From the data that follows, copy every line holding the string "Unterwäsche".

• [SOURCE DATA]:
»»
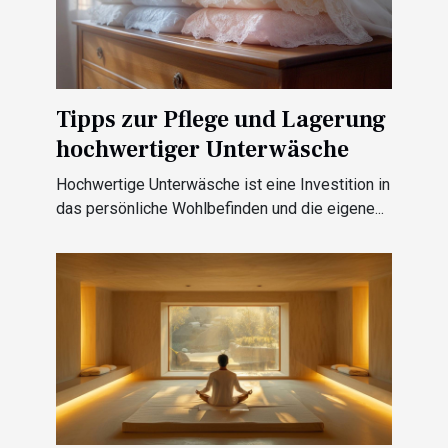
Tipps zur Pflege und Lagerung
hochwertiger Unterwäsche
Hochwertige Unterwäsche ist eine Investition in
das persönliche Wohlbefinden und die eigene...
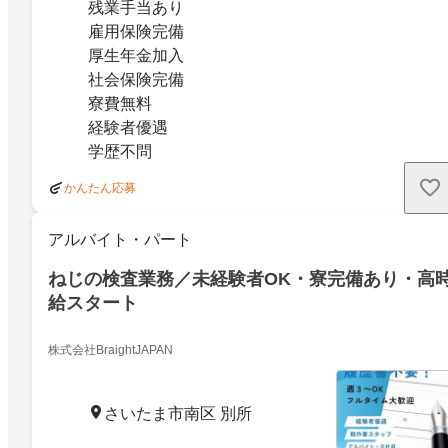
残業手当あり
雇用保険完備
厚生年金加入
社会保険完備
寮費無料
経験者優遇
学歴不問
かんたん応募
アルバイト・パート
ねじの検査業務／未経験者OK・寮完備あり・高
給スタート
株式会社BraightJAPAN
さいたま市南区 別所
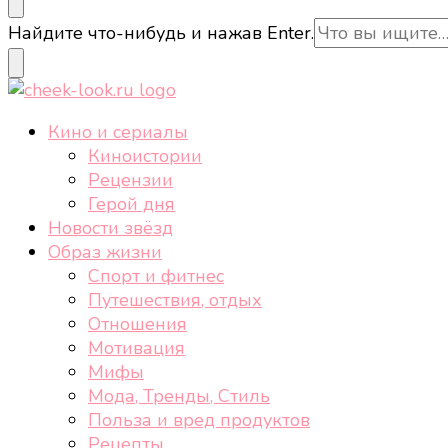
cheek-look.ru
Женский сайт о звездах и кино, а также трендах, 
Ищите
Найдите что-нибудь и нажав Enter.
что-
то?
cheek-look.ru
Женский сайт о звездах и кино, а также трендах, 
Кино и сериалы
Киноистории
Рецензии
Герой дня
Новости звёзд
Образ жизни
Спорт и фитнес
Путешествия, отдых
Отношения
Мотивация
Мифы
Мода, Тренды, Стиль
Польза и вред продуктов
Рецепты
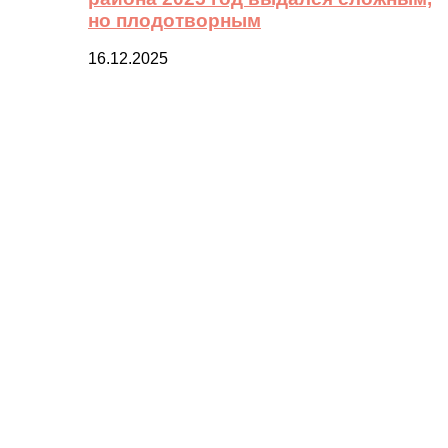
но плодотворным
16.12.2025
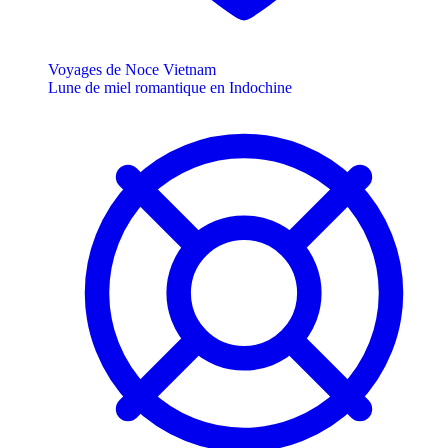
Voyages de Noce Vietnam
Lune de miel romantique en Indochine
««
• [ANSWER BOX]:
hochwertiger Unterwäsche
Hochwertige Unterwäsche ist eine Investition in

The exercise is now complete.